Why someone would join
- 1.Capital is in hand: $1.1B Series G at $8.1B valuation closed 2025-09-30 (signal 55dbeca3) funding concrete Oklahoma City and Minneapolis data centers (signal 0248cddc) — engineering hires are backed by deployed capex, not promises.
- 2.2026 reqs (principal packaging/signal-integrity 2026-05-06, senior physical design 2026-04-22, compiler 2026-04-02) indicate a next-gen wafer-scale bring-up; you own silicon shipping at OpenAI gpt-oss launch scale (~3,000 tok/s).
Recent Hiring (60 days)
- physical design1
- place and route1
- timing closure1
- package design1
- signal integrity1
Reverse-Hype Watch
- !Capacity target 'aggregate Llama inference capacity toward tens of millions of tokens per second' (2025-09-30) is unbacked by diversified customer signals; named demand limited to OpenAI launch-day partner and 'G42-linked international capacity' with revenue historically concentrated in G42.

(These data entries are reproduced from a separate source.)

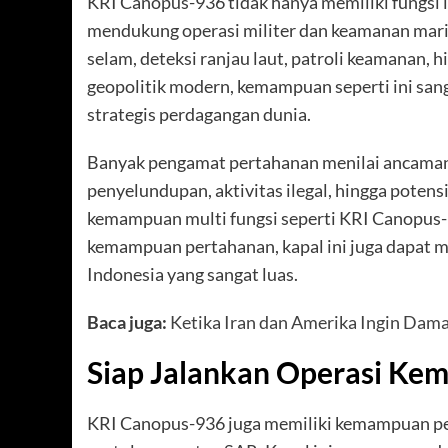
KRI Canopus-936 tidak hanya memiliki fungsi il
mendukung operasi militer dan keamanan mari
selam, deteksi ranjau laut, patroli keamanan, 
geopolitik modern, kemampuan seperti ini sanga
strategis perdagangan dunia.
Banyak pengamat pertahanan menilai ancaman 
penyelundupan, aktivitas ilegal, hingga potens
kemampuan multi fungsi seperti KRI Canopus-9
kemampuan pertahanan, kapal ini juga dapat 
Indonesia yang sangat luas.
Baca juga:
Ketika Iran dan Amerika Ingin Dam
Siap Jalankan Operasi Ke
KRI Canopus-936 juga memiliki kemampuan pen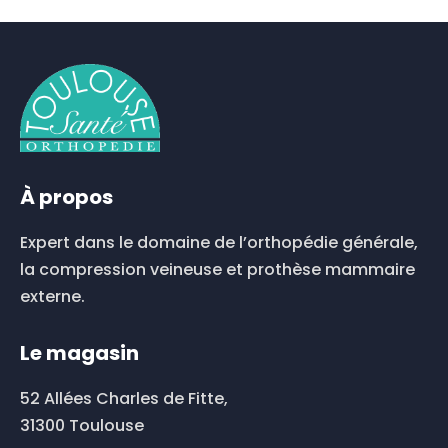
produit
a
plusieurs
variations.
Les
options
peuvent
être
choisies
À propos
sur
la
Expert dans le domaine de l’orthopédie générale,
page
du
la compression veineuse et prothèse mammaire
produit
externe.
Le magasin
52 Allées Charles de Fitte,
31300 Toulouse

- !Capacity target 'tens of millions of tokens/second' aggregate Llama inference (2025-09-30) is a funded build-out goal, but named demand signals are launches on third-party open models (Llama 4, Qwen3, gpt-oss); historical revenue 'lean heavily on G42' — scale claim outpaces evidenced customer commitment.
- !Capacity claim 'aggregate Llama inference capacity toward tens of millions of tokens per second' (2025-09-30 build-out) is a forward target; revenue/customer base 'historically concentrated in G42', self-serve diversification 'still early' — capacity not yet backed by broad independent customer-demand signals.
- !Capacity claim 'aggregate Llama inference capacity targeted in the tens of millions of tokens/second' rests on 'G42-linked international capacity'; data flags 'revenue base historically concentrated in G42' and self-serve 'diversification into self-serve products is still early' — aggregate-capacity target not backed by diversified customer signals.